DIGITAL LIBRARY
ENGAGING IN MULTIPLE TELECOLLABORATIVE EXPERIENCES AND DEVELOPING CRITICAL REFLECTION AND COLLABORATIVE INQUIRY: THE CASE OF AN MA AT THE UNIVERSITY OF LUXEMBOURG
University of Luxembourg (LUXEMBOURG)
About this paper:
Appears in: EDULEARN09 Proceedings
Publication year: 2009
Pages: 687-696
ISBN: 978-84-612-9801-3
ISSN: 2340-1117
Conference name: 1st International Conference on Education and New Learning Technologies
Dates: 6-8 July, 2009
Location: Barcelona ,Spain
Abstract:
This paper will discuss three projects have been conceived as scientific endeavors on the basis of ongoing research, applying learning in and through media in multilingual educational settings. Specifically, they are implemented to explore and to foster the understanding of telecollaborative settings in higher education by giving the opportunity to Master students to experience various telecollaborative situations within one academic year.

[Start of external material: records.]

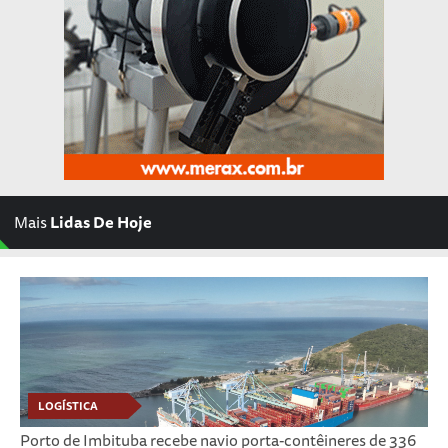
Mais
Lidas De Hoje
LOGÍSTICA
Porto de Imbituba recebe navio porta-contêineres de 336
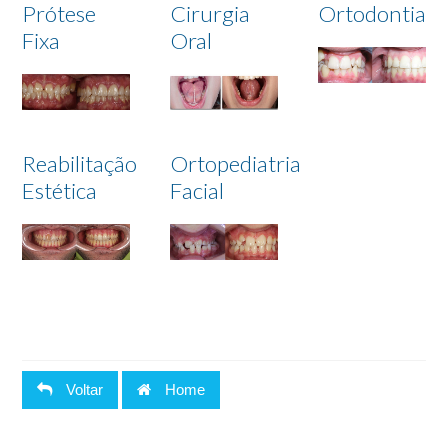
Prótese
Cirurgia
Ortodontia
Fixa
Oral
Reabilitação
Ortopediatria
Estética
Facial
Voltar
Home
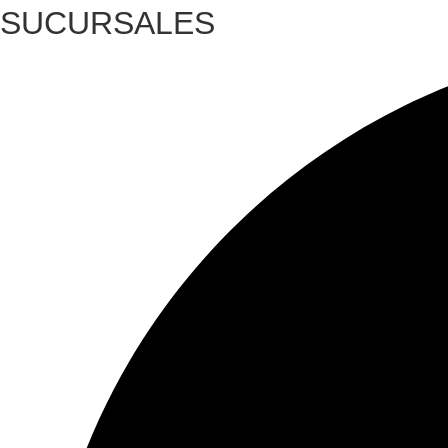
SUCURSALES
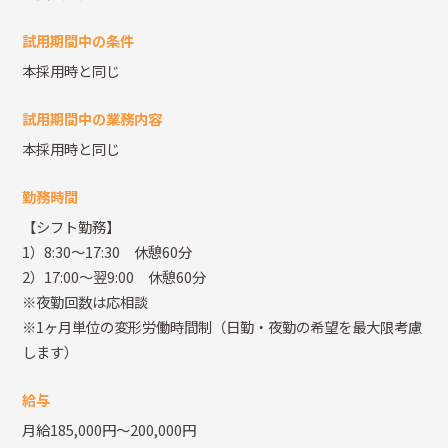
試用期間中の条件
本採用時と同じ
試用期間中の業務内容
本採用時と同じ
勤務時間
【シフト勤務】
1）8:30～17:30 休憩60分
2）17:00～翌9:00 休憩60分
※夜勤回数は応相談
※1ヶ月単位の変形労働時間制（日勤・夜勤の希望を最大限考慮
します）
給与
月給185,000円～200,000円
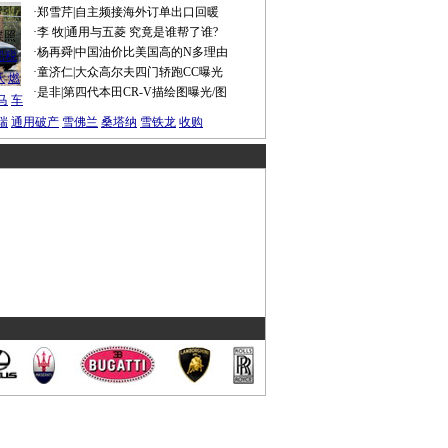
·
郑雪芹
|
自主频接海外订单出口回暖
·
李 牧
|
通用与五菱 究竟是谁帮了谁?
谍照
·
杨再舜
|
中国油价比美国高的N多理由
船税
·
童济仁
|
大众高尔夫四门轿跑CC曝光
沃
燃
·
是非
|
第四代本田CR-V描绘图曝光/图
马
车
瑞
通用破产
雪佛兰
桑塔纳
雪铁龙
收购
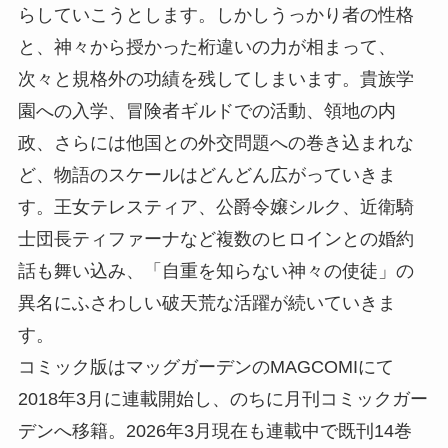
らしていこうとします。しかしうっかり者の性格
と、神々から授かった桁違いの力が相まって、
次々と規格外の功績を残してしまいます。貴族学
園への入学、冒険者ギルドでの活動、領地の内
政、さらには他国との外交問題への巻き込まれな
ど、物語のスケールはどんどん広がっていきま
す。王女テレスティア、公爵令嬢シルク、近衛騎
士団長ティファーナなど複数のヒロインとの婚約
話も舞い込み、「自重を知らない神々の使徒」の
異名にふさわしい破天荒な活躍が続いていきま
す。
コミック版はマッグガーデンのMAGCOMIにて
2018年3月に連載開始し、のちに月刊コミックガー
デンへ移籍。2026年3月現在も連載中で既刊14巻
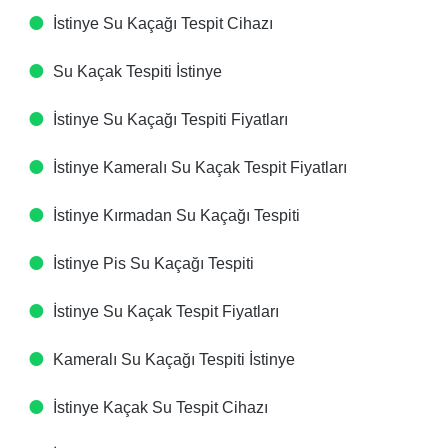
İstinye Su Kaçağı Tespit Cihazı​
Su Kaçak Tespiti​ İstinye
İstinye Su Kaçağı Tespiti Fiyatları​
İstinye Kameralı Su Kaçak Tespit Fiyatları​
İstinye Kırmadan Su Kaçağı Tespiti​
İstinye Pis Su Kaçağı Tespiti​
İstinye Su Kaçak Tespit Fiyatları​
Kameralı Su Kaçağı Tespiti​ İstinye
İstinye Kaçak Su Tespit Cihazı​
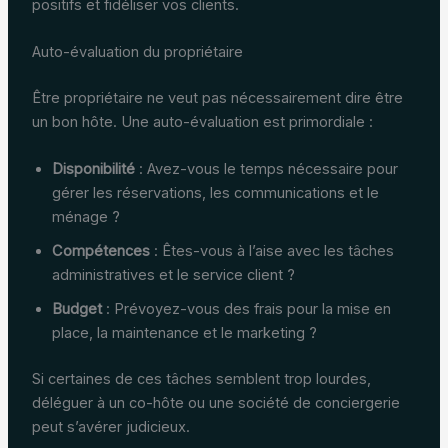
positifs et fidéliser vos clients.
Auto-évaluation du propriétaire
Être propriétaire ne veut pas nécessairement dire être
un bon hôte. Une auto-évaluation est primordiale :
Disponibilité
: Avez-vous le temps nécessaire pour
gérer les réservations, les communications et le
ménage ?
Compétences
: Êtes-vous à l’aise avec les tâches
administratives et le service client ?
Budget
: Prévoyez-vous des frais pour la mise en
place, la maintenance et le marketing ?
Si certaines de ces tâches semblent trop lourdes,
déléguer à un co-hôte ou une société de conciergerie
peut s’avérer judicieux.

The pedagogical aim is to engage students in real interaction with peers allowing them to reflect on how interaction, knowledge construction and negotiation are built through various technological means. Students of the MA study programme are given the opportunity to have first-hand experience of what “telecollaboration” means during one academic year. In order to gain understanding and to explore telecollaboration individually and collectively, three types of settings has been developed for first and second year students of the master programme, involving each a different target group, namely students in the USA, Spain and Latvia.

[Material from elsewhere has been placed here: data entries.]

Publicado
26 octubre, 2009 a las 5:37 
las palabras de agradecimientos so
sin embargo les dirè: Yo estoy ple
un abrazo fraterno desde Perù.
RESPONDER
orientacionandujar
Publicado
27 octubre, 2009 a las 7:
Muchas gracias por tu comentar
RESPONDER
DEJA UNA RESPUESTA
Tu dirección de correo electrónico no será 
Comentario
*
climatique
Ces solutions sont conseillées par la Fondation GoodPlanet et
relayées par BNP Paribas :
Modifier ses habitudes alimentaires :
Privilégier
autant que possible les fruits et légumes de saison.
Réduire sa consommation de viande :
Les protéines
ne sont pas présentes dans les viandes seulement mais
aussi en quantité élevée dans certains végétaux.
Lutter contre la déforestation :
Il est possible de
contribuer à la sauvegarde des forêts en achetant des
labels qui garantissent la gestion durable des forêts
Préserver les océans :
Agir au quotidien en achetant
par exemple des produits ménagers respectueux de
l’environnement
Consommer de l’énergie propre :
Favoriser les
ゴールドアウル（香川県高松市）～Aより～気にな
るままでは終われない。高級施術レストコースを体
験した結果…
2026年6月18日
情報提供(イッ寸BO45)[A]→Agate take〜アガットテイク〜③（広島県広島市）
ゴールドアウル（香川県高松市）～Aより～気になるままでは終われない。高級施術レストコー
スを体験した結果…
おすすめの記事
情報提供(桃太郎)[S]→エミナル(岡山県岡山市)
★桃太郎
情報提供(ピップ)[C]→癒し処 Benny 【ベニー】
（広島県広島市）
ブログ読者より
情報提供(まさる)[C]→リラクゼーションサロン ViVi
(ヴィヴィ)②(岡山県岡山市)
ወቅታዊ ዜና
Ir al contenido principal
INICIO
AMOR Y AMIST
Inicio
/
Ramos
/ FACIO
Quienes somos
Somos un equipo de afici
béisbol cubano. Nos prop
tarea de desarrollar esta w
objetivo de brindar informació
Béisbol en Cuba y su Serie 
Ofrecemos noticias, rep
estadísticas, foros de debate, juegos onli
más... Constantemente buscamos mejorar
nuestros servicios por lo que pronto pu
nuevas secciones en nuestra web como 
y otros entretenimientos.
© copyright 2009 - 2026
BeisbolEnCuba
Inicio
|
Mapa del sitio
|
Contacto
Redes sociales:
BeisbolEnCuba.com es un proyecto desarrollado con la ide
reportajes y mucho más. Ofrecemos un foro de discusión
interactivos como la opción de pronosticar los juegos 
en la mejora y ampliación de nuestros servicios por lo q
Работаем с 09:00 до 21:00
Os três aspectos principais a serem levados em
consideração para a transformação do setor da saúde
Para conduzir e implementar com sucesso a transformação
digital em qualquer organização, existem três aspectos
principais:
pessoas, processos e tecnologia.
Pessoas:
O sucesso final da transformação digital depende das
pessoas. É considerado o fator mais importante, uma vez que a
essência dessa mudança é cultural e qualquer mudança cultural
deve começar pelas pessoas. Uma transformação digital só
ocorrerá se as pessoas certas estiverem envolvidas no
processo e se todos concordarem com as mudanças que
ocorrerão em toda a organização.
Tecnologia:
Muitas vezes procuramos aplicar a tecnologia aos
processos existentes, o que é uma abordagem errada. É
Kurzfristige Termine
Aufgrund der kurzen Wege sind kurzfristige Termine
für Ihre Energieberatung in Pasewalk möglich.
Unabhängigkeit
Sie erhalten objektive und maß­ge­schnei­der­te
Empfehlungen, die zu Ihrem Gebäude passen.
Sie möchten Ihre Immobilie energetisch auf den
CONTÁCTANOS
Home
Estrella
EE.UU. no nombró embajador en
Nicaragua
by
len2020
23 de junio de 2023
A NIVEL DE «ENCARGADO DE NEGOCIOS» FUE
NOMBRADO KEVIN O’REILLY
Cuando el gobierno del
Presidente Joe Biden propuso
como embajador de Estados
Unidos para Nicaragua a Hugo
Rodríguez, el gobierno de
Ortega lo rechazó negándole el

The first setting, entitled “Joint reflection on teaching practice through Telecollaboration: perspectives for teacher training and professional development”, involved 2nd year students of the master exchanging with peers at the Autonomous University of Barcelona who did a Master on teaching of foreign languages. Interactions took place in English and through a Moodle learning space during three months. The potential of the project was based on idea of having students collaborate on a) development of teaching materials, projects and lesson design, b) reflective practice concerning their own and peers’ teaching practice and c) the process of socially constructed knowledge about daily aspects of teaching.
The second setting involves master students paired with students at Columbia University, New York. The goal of this telecollaboration was to apply a "learning-by-doing" approach for the integration of IT tools and Web 2.0 applications in various learning settings. Students form mixed groups with members of both institutions who collaboratively explore Web 2.0 tools such as blogs, wikis, Google Sites, podcasts, social bookmarking tools and real time communication tools (e.g., Skype, Instant Messenger). Working on a period of approximately three months, students jointly construct projects with groups of students of the participating universities and make outputs available on the web.
In the third setting, MA students engaged with peers at the University of Latvia, learning French as a foreign language. MA students act as tutors while developing materials with a strong intercultural accent and mentoring learners online. Communication tools are both asynchronous (moodle space) and synchronous (skype) for weekly conversation. While the main goal of tutors is to develop the use of technology in foreign language education, the aim of the learners is to communicate with experts in the target language and culture, rendering their learning experience more authentic, “situated” and cultural.
Implications on critical reflection and collaborative inquiry will be discussed in light of findings from the three telecollaborative settings.
Keywords:
telecollaboration, vocational training, higher education, ict in learning and instruction.